Introduced species are frequently implicated in population declines and extinctions of native species. In some instances, the interactions between introduced and native species have been well studied and strong inferential links have been established. However, in many more cases, evidence linking introduced species to native declines is weak and multiple other drivers of decline are equally plausible. Well-designed, replicated experiments based on a priori hypotheses at appropriate temporal and spatial scales provide the most unambiguous test of hypotheses regarding the role of species interactions. However, such experiments are not always feasible for logistical or political reasons. In the absence of experiments, rigorous analysis of vital rates (e.g., colonization and extinction or survival and growth) provide stronger inferences and quicker rates of learning than focusing on state variables (e.g., occupancy or abundance). Here, we focus on two case studies to illustrate how occupancy dynamics or population dynamics of interacting species can be modelled using detection/nondetection or mark-recapture data.
Results/Conclusions
Joint modelling of territorial occupancy of barred and Northern spotted owls in the Pacific Northwest of the USA using two-species dynamic occupancy models illustrates that territorial extinction probabilities of both species are elevated in jointly occupied areas.
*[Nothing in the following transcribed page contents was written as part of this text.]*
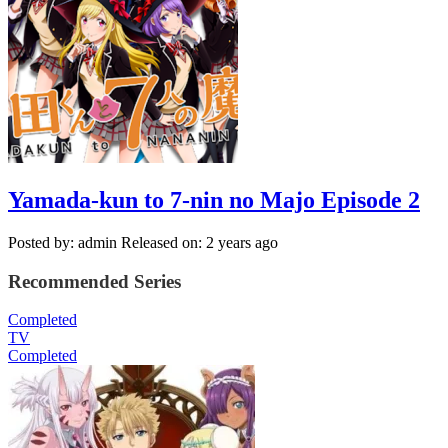
Yamada-kun to 7-nin no Majo Episode 2
Posted by: admin
Released on: 2 years ago
Recommended Series
Completed
TV
Completed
However, the effects of competition on territorial extinction are greater for the endangered Northern spotted owl. Joint modelling of population dynamics or adult rainbow trout and juvenile humpback chub in Grand Canyon using mark-recapture data for both species suggests the survival probabilities of juvenile humpback chub are depressed when rainbow trout abundances are higher. Invading species (barred owls and rainbow trout) significantly decrease the detection or capture probabilities of endangered resident species in both case studies. We briefly discuss how results of joint dynamic modelling can be used to predict the future state (occupancy or abundance) of endangered species under various management alternatives.